Sur les points brûlants –décrochage, notes et évaluation des élèves, orientation scolaire–, les mesures proposées par Vincent Peillon sont bien minces.
Etaler sur quatre jours et demi les horaires de l’école primaire (au lieu de quatre), retrancher quotidiennement une demi-heure de présence scolaire (sortie à 16h) et rajouter trois-quarts d’heures d’activités périscolaires...
Cette réformette proposée par Vincent Peillon a mis des milliers d’enseignants sur le pavé pour protester. Ce projet de modification des rythmes scolaires flaire le compromis de haute volée, et propose une inflexion plutôt qu’une profonde réforme au bénéfice des enfants –la semaine de quatre jours et demi, version simplifiée, existait en 2008. Il y a tellement longtemps que s’annoncent à grands clairons de vraies améliorations de notre système scolaire et que ces intentions s’écrasent en plein vol, que plus personne ne s’en offusque.
Que devrait être une véritable Refondation de l’école ?
1. Une école rompant avec le flou du système scolaire actuel qui entremêle deux objectifs contradictoires en termes d’allocations de moyens et de programmes (...)
revoir la sélection par la filière S, le système des classes préparatoires et celui des grandes écoles.
2. Une école qui accorderait une vraie chance à l’enseignement professionnel et technique. (...)
3. Une école qui aurait comme priorité financière absolue la mise à niveau des enfants sortant chaque année du système scolaire sans diplôme ou avec juste le brevet.
4. Une école dans laquelle les enseignants seraient plus présents dans le quotidien et dont le service s’étalerait sur davantage de mois durant l’année ; qui développerait l’enseignement personnalisé pour les élèves en difficulté ; qui mettrait en priorité l’amélioration des compétences de chacun et non le classement permanent ; qui aurait pour objectif de favoriser la coopération et le travail collectif autant que la performance individuelle (...)
Le système scolaire d’autres pays, en particulier dans l’Europe du nord, fonctionne selon des logiques moins brutales pour les couches populaires, et plus efficaces pour l’insertion : plus d’efforts financiers et pédagogiques pour atteindre un niveau éducatif de bonne qualité pour presque tous les élèves, sélection de l’élite reportée à plus tard à l’université ou dans la vie professionnelle, valorisation des filières techniques et d’apprentissage.

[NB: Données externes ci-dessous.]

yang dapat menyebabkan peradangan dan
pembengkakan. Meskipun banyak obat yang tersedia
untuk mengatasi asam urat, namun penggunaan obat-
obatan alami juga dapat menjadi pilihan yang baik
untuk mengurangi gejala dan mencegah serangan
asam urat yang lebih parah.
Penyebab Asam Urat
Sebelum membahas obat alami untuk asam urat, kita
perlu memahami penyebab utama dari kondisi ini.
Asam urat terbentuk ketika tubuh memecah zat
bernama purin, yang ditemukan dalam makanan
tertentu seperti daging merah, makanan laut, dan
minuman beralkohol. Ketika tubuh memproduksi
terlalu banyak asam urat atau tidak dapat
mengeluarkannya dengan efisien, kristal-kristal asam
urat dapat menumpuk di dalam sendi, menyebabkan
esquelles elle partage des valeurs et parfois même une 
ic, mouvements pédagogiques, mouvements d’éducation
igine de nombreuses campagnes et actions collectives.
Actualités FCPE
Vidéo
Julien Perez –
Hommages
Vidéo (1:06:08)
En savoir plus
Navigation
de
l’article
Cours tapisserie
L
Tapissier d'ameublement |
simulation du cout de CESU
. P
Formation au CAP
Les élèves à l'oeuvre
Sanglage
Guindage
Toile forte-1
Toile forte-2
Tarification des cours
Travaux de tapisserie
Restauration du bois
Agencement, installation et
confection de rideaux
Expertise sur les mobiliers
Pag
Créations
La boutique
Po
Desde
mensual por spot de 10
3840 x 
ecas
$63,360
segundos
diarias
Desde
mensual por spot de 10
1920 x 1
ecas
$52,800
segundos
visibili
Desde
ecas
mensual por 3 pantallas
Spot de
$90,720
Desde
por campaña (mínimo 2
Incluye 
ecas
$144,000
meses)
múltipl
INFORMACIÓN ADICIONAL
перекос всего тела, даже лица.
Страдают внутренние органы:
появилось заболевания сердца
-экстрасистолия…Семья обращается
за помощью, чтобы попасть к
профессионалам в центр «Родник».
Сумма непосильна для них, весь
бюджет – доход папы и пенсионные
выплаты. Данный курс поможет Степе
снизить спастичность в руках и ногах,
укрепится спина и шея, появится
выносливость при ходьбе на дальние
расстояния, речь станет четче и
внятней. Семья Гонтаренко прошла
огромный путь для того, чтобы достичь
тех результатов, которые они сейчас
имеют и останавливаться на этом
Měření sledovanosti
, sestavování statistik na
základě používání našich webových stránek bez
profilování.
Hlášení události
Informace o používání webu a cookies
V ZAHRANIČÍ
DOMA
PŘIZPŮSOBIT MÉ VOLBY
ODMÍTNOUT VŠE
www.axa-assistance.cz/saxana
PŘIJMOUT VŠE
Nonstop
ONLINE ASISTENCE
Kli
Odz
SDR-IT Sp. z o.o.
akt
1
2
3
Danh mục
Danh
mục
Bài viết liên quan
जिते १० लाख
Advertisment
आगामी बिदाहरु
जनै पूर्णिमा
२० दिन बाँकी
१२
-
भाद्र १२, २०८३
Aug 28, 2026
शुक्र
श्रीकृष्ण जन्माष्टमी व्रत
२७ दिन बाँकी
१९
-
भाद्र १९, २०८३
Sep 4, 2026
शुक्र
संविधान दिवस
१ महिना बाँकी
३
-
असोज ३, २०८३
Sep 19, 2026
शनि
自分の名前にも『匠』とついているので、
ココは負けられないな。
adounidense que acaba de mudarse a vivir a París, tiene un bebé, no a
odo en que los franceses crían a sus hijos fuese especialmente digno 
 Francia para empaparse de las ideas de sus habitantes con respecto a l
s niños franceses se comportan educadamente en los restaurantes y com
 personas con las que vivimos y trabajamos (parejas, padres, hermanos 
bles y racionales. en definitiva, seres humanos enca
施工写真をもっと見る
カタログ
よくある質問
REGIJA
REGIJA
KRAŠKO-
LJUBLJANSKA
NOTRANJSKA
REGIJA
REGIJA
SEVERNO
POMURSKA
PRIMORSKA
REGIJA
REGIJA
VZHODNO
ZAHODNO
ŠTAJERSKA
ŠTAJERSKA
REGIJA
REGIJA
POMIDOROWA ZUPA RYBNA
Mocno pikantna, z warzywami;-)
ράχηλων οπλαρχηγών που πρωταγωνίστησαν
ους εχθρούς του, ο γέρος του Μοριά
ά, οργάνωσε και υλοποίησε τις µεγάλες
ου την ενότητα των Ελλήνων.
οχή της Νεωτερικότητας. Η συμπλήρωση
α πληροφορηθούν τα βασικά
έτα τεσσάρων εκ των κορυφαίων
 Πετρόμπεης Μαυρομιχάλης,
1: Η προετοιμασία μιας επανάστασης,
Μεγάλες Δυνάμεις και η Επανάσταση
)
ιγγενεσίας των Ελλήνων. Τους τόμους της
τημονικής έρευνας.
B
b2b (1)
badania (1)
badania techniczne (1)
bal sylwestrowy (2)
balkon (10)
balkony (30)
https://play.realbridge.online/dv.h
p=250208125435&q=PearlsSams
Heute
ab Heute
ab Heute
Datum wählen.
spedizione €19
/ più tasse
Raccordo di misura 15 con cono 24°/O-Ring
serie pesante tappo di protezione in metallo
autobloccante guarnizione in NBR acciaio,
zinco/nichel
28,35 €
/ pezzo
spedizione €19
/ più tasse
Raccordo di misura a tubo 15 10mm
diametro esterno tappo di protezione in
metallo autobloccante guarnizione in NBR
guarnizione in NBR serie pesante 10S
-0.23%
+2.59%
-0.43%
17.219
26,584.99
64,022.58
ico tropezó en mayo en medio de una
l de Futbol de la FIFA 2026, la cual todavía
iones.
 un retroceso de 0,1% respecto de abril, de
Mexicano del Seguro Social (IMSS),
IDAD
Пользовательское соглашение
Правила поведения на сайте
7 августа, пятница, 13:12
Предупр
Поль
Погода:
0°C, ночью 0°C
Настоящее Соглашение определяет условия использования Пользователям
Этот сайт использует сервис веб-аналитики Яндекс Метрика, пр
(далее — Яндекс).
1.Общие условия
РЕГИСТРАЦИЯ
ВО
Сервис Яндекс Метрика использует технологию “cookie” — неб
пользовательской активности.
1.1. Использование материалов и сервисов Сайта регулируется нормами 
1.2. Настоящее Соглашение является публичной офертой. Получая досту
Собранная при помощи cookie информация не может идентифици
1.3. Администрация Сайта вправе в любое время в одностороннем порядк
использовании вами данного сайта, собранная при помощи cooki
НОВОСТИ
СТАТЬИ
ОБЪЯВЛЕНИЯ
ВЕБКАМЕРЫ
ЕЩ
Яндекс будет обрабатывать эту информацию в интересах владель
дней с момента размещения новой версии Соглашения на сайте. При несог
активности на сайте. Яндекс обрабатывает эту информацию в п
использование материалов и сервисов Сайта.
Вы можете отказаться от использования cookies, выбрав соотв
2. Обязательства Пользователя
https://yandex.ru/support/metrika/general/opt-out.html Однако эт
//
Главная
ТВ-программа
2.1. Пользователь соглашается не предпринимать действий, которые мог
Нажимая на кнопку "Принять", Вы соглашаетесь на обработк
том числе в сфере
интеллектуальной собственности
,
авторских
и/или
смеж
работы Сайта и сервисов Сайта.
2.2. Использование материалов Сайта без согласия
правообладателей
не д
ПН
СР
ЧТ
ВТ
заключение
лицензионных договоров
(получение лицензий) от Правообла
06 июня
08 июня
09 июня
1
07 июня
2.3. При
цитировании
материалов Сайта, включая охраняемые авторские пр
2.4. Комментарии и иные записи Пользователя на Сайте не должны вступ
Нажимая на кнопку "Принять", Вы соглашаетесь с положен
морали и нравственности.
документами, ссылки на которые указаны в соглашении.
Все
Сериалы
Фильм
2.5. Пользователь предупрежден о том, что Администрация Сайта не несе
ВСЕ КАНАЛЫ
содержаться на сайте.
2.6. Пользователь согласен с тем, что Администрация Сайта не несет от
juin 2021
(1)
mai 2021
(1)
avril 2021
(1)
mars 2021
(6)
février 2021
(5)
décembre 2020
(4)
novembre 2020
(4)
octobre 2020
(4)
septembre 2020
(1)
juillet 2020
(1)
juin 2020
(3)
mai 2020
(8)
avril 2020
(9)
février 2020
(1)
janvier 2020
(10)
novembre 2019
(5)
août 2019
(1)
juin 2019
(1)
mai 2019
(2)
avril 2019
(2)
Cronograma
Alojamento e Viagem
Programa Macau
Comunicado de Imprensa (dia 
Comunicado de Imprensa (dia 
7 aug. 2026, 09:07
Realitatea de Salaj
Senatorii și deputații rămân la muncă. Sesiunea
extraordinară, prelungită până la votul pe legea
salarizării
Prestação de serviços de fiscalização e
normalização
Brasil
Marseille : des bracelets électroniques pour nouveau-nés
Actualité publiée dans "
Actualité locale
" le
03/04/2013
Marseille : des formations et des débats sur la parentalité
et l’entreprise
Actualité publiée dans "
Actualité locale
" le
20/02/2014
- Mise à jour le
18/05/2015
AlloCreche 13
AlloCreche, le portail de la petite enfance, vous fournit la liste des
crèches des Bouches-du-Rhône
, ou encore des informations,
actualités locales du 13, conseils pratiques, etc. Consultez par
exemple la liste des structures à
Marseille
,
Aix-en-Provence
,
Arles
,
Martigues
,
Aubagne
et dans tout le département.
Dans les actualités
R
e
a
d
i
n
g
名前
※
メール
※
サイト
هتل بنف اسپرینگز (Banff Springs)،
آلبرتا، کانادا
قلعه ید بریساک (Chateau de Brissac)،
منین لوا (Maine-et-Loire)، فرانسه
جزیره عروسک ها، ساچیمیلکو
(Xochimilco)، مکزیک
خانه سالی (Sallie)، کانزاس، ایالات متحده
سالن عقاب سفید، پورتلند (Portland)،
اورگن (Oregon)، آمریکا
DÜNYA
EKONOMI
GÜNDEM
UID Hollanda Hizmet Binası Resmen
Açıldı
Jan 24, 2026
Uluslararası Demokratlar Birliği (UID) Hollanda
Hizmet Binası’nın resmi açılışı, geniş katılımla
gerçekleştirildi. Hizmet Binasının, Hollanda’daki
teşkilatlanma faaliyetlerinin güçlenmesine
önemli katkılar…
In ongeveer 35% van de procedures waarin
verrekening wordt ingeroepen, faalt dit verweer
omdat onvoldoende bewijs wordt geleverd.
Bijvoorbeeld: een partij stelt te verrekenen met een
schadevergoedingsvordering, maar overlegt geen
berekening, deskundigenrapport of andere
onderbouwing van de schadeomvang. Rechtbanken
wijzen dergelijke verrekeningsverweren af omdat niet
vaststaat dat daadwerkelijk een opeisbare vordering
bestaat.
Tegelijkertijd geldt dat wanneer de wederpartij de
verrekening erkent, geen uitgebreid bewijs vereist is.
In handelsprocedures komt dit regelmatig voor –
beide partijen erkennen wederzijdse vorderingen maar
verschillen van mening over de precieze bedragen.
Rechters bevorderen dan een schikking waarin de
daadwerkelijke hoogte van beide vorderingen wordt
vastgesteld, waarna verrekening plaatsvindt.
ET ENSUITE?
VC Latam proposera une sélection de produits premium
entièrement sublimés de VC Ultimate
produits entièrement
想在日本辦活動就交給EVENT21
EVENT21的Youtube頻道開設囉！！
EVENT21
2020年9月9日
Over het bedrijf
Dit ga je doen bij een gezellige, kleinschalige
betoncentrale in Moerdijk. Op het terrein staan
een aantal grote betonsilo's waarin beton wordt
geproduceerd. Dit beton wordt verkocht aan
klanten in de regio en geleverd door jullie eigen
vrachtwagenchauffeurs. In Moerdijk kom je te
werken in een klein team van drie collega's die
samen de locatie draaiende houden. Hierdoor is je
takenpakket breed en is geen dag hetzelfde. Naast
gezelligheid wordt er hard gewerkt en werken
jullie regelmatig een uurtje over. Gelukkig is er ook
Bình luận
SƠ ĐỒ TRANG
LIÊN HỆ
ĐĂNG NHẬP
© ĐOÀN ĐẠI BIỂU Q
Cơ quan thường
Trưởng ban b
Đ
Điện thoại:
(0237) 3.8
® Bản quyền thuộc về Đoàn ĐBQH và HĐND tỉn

Pourquoi ne pas s’en inspirer ? Pourquoi choisir le modèle japonais plutôt que le modèle finlandais ou suédois ?
Sur le diagnostic des faiblesses de l’école française, le rapport sur la Refondation de l’école remis à l’automne 2012 est impeccable : on lui met sans hésitation une excellente note. Il relaie et conforte d’ailleurs d’innombrables analyses établies par les spécialistes de l’éducation depuis des décennies. Mais, pallier ces défaillances supposerait un renversement copernicien des esprits. Or, à le projet de loi présenté par le ministre de l’Education nationale n’en prend pas du tout le chemin. (...)
Continuera sûrement de s’imposer une dynamique de compétition féroce au détriment d’un projet global d’insertion, qui supposerait, probablement, de fixer comme moins prioritaire dans le secondaire la finalité d’excellence d’une petite fraction d’élèves.
La consultation lancée sur la Refondation de l’école remue, de fait, les thèmes classiques qui concernent en tout premier lieu la relation enseignants/enfants, et peu l’organisation du système.
les milieux populaires ont du mal à se révolter contre un édifice auréolé des seules valeurs de la méritocratie –si, donc, leurs enfants ne réussissent pas, elles n’ont qu’à s’en prendre à elles-mêmes. Or, les retombées, tant pour l’emploi que pour le moral des jeunes, de l’échec scolaire et des désillusions sur l’orientation sont telles que la vraie Refondation supposerait des révisions autrement plus brutales. Elles impliqueraient de mettre fin au jeu d’illusionniste du « plus ça change, plus c’est la même chose ».